Hoy: 23 de noviembre de 2024
Caminaba altanera por el Paseo del Prado, disimulando una inseguridad instalada sin permiso en el espacio más oscuro de su vehemencia. Le hacían daño los pendientes de hojalata y sus tacones de aguja hacía rato que le habían destrozado los pies. Aguantó la alergia a su perfume barato y se cubrió de gloria rociándose una vez más con aquel mejunje infame que los viandantes trataban de no inhalar. Frustraciones acaecidas a cada paso: tropiezos deleznables generados por la falta de autoestima. La causa de no quererse: una infancia de ultraoscuridad, donde la inocencia interrumpida se llenó de podredumbre. Nadie la miraba a pesar de su sombra de ojos verde con matices de purpurina dorada y su cardado añejo de los ochenta.

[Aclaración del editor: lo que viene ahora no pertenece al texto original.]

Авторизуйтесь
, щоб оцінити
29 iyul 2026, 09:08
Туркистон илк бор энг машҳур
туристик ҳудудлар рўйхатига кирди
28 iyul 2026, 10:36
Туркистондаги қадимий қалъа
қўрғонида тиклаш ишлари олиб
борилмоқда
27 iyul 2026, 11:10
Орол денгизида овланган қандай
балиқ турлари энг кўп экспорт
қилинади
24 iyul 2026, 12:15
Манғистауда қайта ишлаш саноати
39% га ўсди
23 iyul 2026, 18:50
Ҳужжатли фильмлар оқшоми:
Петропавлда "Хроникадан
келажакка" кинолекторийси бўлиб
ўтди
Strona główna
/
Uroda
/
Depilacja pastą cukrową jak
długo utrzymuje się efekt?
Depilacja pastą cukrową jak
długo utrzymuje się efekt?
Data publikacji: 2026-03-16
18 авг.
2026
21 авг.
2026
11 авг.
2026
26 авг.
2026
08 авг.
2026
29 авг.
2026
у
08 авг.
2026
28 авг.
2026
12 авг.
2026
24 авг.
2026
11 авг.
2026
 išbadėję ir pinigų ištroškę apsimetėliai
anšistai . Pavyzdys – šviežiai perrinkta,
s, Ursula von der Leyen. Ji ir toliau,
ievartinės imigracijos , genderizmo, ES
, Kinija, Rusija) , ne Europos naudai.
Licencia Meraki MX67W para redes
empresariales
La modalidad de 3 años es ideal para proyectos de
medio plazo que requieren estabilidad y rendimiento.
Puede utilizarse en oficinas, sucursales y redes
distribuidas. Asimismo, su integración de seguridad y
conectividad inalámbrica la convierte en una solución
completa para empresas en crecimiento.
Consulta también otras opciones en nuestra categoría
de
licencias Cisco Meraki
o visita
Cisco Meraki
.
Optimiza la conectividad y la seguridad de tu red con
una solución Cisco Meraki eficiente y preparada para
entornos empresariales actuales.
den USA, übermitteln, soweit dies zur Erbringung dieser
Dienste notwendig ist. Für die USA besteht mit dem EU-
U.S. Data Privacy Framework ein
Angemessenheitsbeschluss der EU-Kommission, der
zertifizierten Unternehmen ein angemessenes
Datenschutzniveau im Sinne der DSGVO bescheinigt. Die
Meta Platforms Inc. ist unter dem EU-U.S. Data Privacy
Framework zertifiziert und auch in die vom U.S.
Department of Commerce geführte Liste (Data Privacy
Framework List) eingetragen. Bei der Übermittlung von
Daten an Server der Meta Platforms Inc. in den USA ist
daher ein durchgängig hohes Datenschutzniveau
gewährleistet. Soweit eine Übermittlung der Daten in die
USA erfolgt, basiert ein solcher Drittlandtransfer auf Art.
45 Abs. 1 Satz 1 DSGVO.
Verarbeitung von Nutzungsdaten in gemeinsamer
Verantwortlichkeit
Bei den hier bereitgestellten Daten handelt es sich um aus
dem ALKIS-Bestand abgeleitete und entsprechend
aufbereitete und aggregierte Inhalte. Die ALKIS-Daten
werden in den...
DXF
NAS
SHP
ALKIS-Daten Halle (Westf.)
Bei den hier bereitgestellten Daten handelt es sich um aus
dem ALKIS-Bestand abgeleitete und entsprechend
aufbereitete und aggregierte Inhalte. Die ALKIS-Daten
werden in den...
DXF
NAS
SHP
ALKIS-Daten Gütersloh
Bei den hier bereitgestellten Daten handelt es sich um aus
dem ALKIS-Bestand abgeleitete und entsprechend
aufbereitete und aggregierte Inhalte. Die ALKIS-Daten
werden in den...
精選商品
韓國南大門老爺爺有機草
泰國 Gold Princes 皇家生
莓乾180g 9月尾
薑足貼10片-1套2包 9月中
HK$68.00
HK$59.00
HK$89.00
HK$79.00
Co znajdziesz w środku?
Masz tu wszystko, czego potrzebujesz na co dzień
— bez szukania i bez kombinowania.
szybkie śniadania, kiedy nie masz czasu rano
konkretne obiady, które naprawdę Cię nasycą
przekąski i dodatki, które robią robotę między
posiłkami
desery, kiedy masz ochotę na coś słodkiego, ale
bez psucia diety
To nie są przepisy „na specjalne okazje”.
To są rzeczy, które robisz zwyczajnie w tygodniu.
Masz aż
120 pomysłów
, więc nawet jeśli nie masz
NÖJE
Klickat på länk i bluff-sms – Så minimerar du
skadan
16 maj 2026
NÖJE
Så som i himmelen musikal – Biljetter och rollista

No se esforzaba ya por escapar de sí misma tomando por atajo un ansiolítico. Envidiaba a los que tocaban fondo porque ella estuvo anclada allí desde siempre. No era esa su zona de confort, sino la imposición de un entorno vil y lascivo del que ya no podría escapar jamás.
En el paseo de Recoletos sus pasos eran soniquete de su propia pugna interior, y aunque ya perdida, ultrajada y ronca de gritar su rendición, seguía asestándole puñaladas en el alma a modo de soledad, desprecio, indiferencia, traición, deslealtad… Y obscenidades varias de los seres mundanos que para Esperanza ya no valían la pena.
En su bolso llevaba el último cartucho. Dentro del saco de falso cuero y penumbra infinita su arma se movía loca como los pensamientos de la dueña, dispuesta a poner fin a tanto absurdo amanecer precioso del que ya no podía disfrutar; adiós a las puestas de sol violáceas de primavera imposibles de admirar; atrás quedarían las bandadas de aves de otoño fascinantes en las edades tempranas. Lo inservible a la hoguera, y en la pira estaba ella lista para arder.
Ni siquiera tenía miedo a ser consciente de que jamás sería nada de lo que hubiera querido ser. Le bastaba con ser miscelánea de sus proyecciones sobre ella misma. Tenía el final frente a su respiración, con suficientes testigos para darle gracia y emoción, aunque no quería público. La decisión, origen del fin a toda la malsana putrefacción de su vida insulsa.
Detuvo el paso, introdujo su mano en el bolso para asegurarse de que tenía lo necesario en su interior. Respiró profundo frente a la majestuosa biblioteca nacional mientras apretaba uno de sus libros y comenzó a subir la escalinata hacia la entrada, lista para los amaneceres ordinarios dignos de improntas de afecto; atardeceres lluviosos de confortable aspecto; pájaros con destino a su vida aunque no fuesen golondrinas.
Aquella decisión, aquel instante divino o fruto de su química cerebral, o producto de los astros alineados favoreciendo una fracción de segundo en la que afloró en ella ese giro argumental, aquella determinación fue su bienaventurado punto de inflexión.
Más o menos me pasa lo mismo cuando voy a la biblioteca de mi pueblo.